Da questo crogiolo di autentici maniaci dell’horror, il progetto The Gallows ha preso definitivamente vita e forma grazie a un duo di registi estremamente promettente come Chris Lofing e Travis Cluff, al loro debutto alla regia, anche autori della sceneggiatura. Il film si avvale di un cast formato per la maggior parte da attori giovanissimi appositamente scelti per calarsi in modo credibile nella parte di protagonisti-teen-ager che si muovono in un ambiente molto frequentato dall’horror a stelle e strisce, quello scolastico: Reese Mishler, Pfeiffer Brown (già vista nel noto show televisivo di Nickelodeon “Big Time Rush”), Ryan Shoos e Cassidy Gifford (che ha fatto il suo debutto cinematografico nella commedia, “Adventures of Serial Buddies”, accanto a Henry Winkler, Christopher Lloyd e Beth Behrs).

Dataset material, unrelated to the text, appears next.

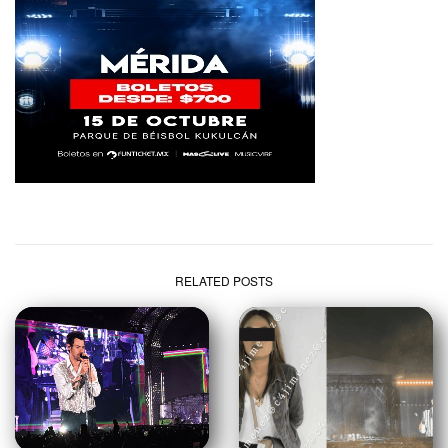
RELATED POSTS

Questa la trama di “The Gallows – L’esecuzione” tratta dal pressbook del film: venti anni dopo un incidente che ha causato la morte dell’attore protagonista durante una rappresentazione teatrale scolastica, alcuni studenti della stessa scuola della cittadina decidono di riallestire quell’opera, in un maldestro tentativo di onorare l’anniversario della tragedia. Ma alla fine scopriranno che forse, alcune storie, sarebbe stato meglio non rianimarle…

Nelle intenzioni degli autori di The Gallows – L’esecuzione non c’è solamente l’idea di girare un teen-horror che funzioni perché il linguaggio utilizzato su una base produttiva assolutamente indipendente si fonda su codici precisi come il found-footage, ovvero il materiale pellicolare riutilizzato in altro contesto e le tecniche di ripresa miste, tra soggettive adrenaliniche alternate a totali spaventosamente espliciti. Come in “Paranormal Activity” si fa largo uso dell’espediente del reality, con sequenze girate da telecamere a mano (in quel caso si trattava di videocamere a circuito chiuso) coniugato però a una gestione sapiente della suspense. Il film è ascrivibile al sottomettere della “haunted houses” tradotto in ambiente scolastico. L’elemento più importante del film è costituito dal fatto che la presenza spettrale che infesta la scuola frequentata dai protagonisti non si vede mai, ma si sente.